With seven out of 10 adults now considering themselves to be ‘committed recyclers’, when asked about recycling at home, it is natural to ask what happens when they go out of their front doors? Surely the time has come when we should plan to make it easy and natural for everyone to recycle wherever they are, be that at work, college, on a train, in a shopping centre or at a sporting event.
WRAP’s schools programme has moved its focus from educating students about the benefits of recycling - they get that point quickly enough these days - to making sure they have the facilities to put the learning into practice. For similar reasons, we have worked with a number of universities to improve recycling facilities. It seems a sensible investment to make sure that the business leaders and product designers of tomorrow have a natural feel for resources and how to manage them effectively.
It is not often I agree with the Daily Mail, but I was forced to admit that it had a point when it complained during the summer about councils pushing householders to recycle but not having recycling facilities in their buildings for their own staff and visitors. I know this is not true of all councils; some have very impressive programmes to engage staff in recycling, such as Gloucestershire’s ‘Own House In Order’ programme.
There is not much information about how widespread recycling facilities are in the public sector, although the Sustainable Development Commission has made regular reports on Government departments’ waste arisings and recycling figures. So we know they had arisings of just over 300,000 tonnes and recycled just under half of it (48%), with 90% of total arisings coming from just four departments.
Unfortunately, the same information is not available for the rest of the public sector, so WRAP is about to start some scoping work to identify priority areas for its new business plan, as part of a greater focus on non-household waste streams.

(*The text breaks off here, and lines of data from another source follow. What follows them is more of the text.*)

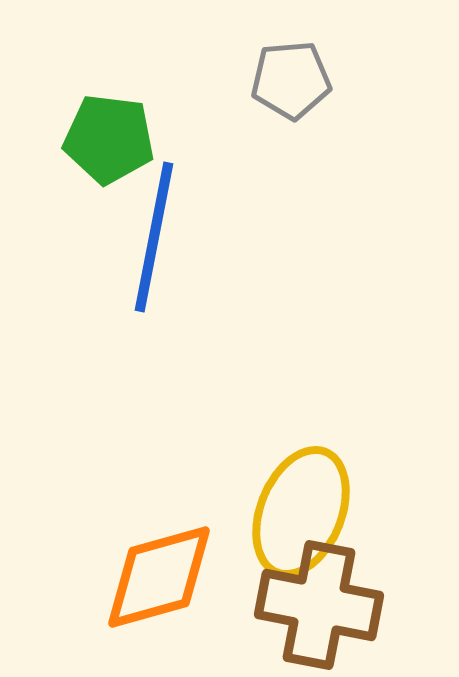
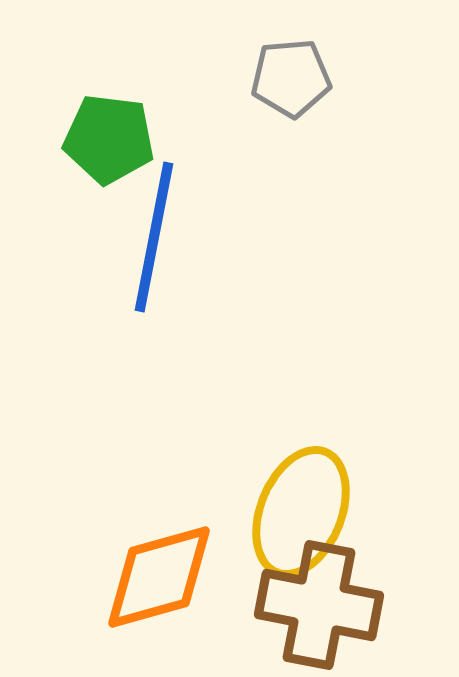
gray pentagon: moved 2 px up
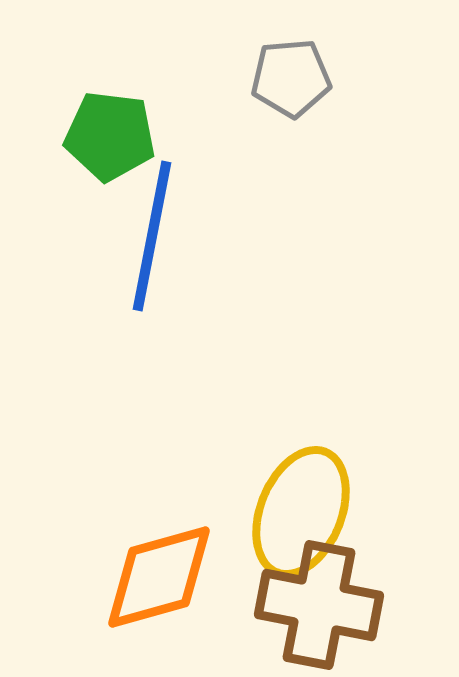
green pentagon: moved 1 px right, 3 px up
blue line: moved 2 px left, 1 px up
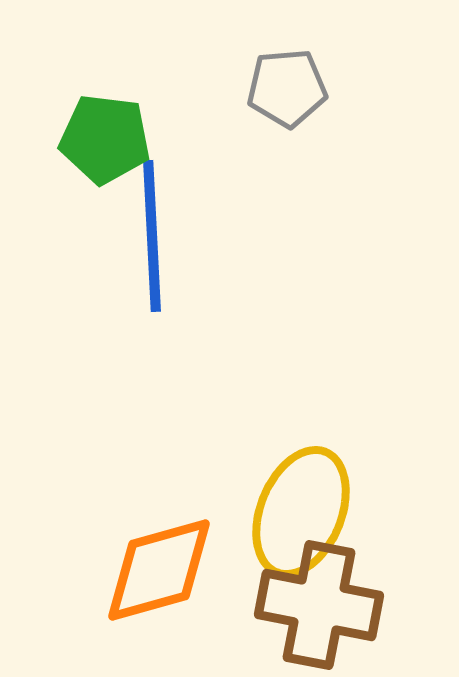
gray pentagon: moved 4 px left, 10 px down
green pentagon: moved 5 px left, 3 px down
blue line: rotated 14 degrees counterclockwise
orange diamond: moved 7 px up
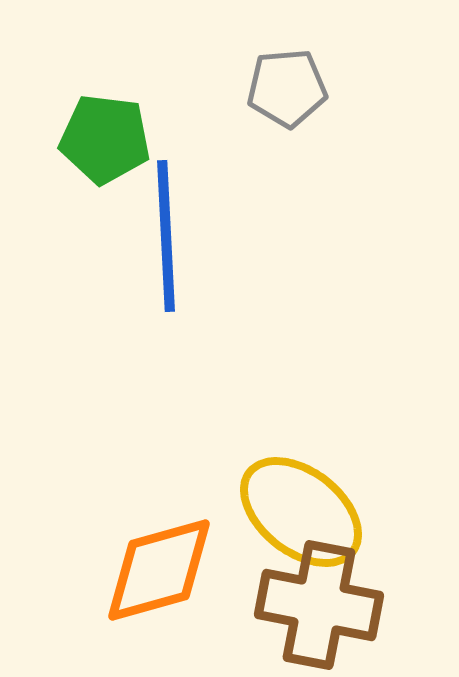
blue line: moved 14 px right
yellow ellipse: rotated 74 degrees counterclockwise
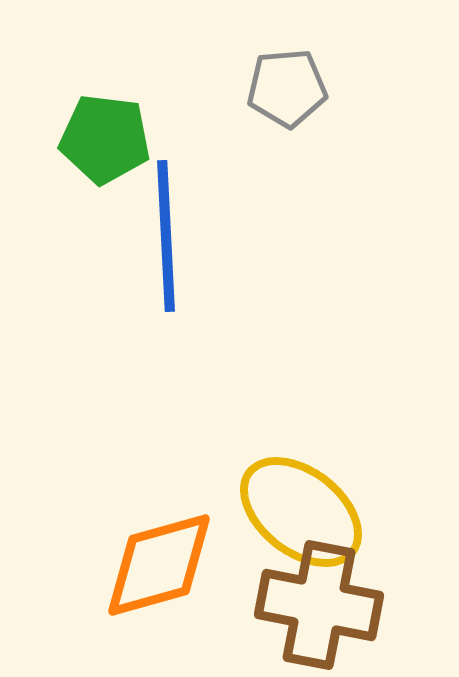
orange diamond: moved 5 px up
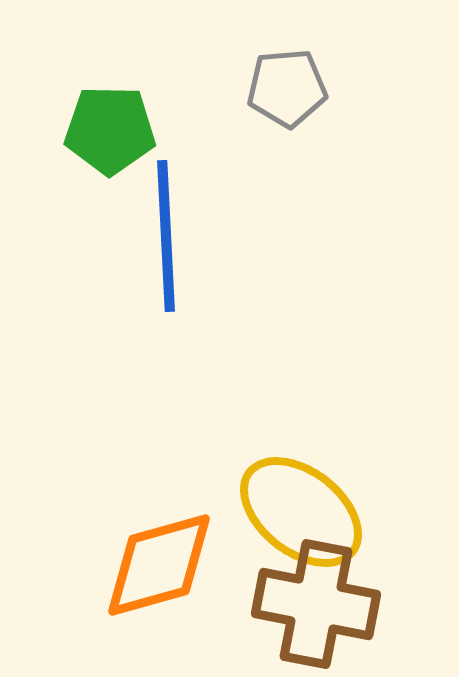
green pentagon: moved 5 px right, 9 px up; rotated 6 degrees counterclockwise
brown cross: moved 3 px left, 1 px up
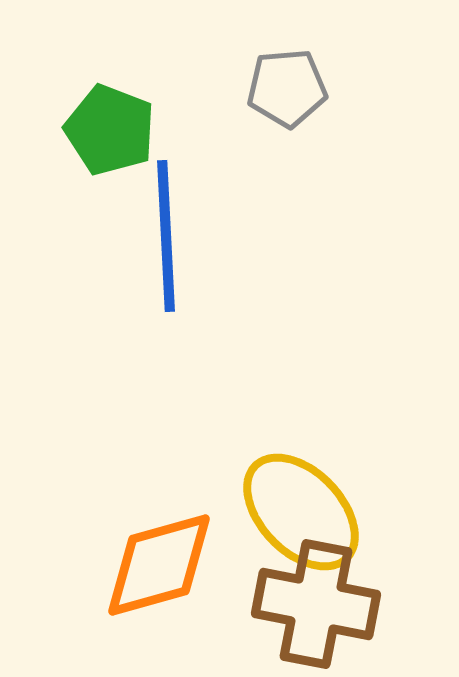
green pentagon: rotated 20 degrees clockwise
yellow ellipse: rotated 8 degrees clockwise
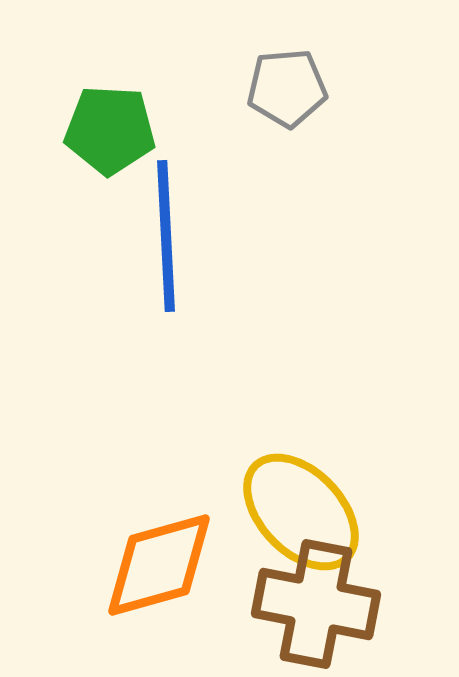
green pentagon: rotated 18 degrees counterclockwise
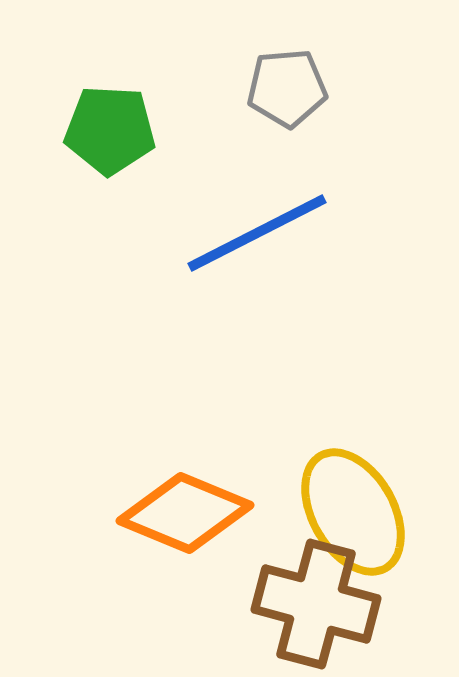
blue line: moved 91 px right, 3 px up; rotated 66 degrees clockwise
yellow ellipse: moved 52 px right; rotated 14 degrees clockwise
orange diamond: moved 26 px right, 52 px up; rotated 38 degrees clockwise
brown cross: rotated 4 degrees clockwise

WRAP is obviously not alone in being interested in ‘away from home’ recycling. It has been working with Alupro on its ‘Every Can Counts’ campaign and with Coca-Cola Enterprises on the Recycle Zone initiative. We have also recently joined the ‘Recycle on the Go’ platform being hosted by Recoup. Embedding change on the scale required will need many partners from different sectors to get involved.
One challenge will be building a sense of momentum, using each new example as an encouragement to others to join the effort. Another will be getting the public to make use of the facilities in the way and to the extent intended. My unscientific surveys of the bins of Cherwell suggest that this can be achieved with perseverance and by building on habits established at home. One way of doing that is to use the high recognition that the public has for the ‘Recycle Now’ style of signage in England.
That is part of the approach WRAP has been working on with the 2012 Olympics Organising Committee. It is determined to have the highest possible recycling rate at the Games. As well as making full use of ‘Recycle Now’, the committee is planning to control materials brought on-site by contractors and concessionaires to simplify and maximise the opportunities for recycling.
Wouldn’t it be another fitting legacy for the Games if, when we hand over the flag, we can say that recycling has taken another giant step towards being entirely normal for everyone, wherever they are?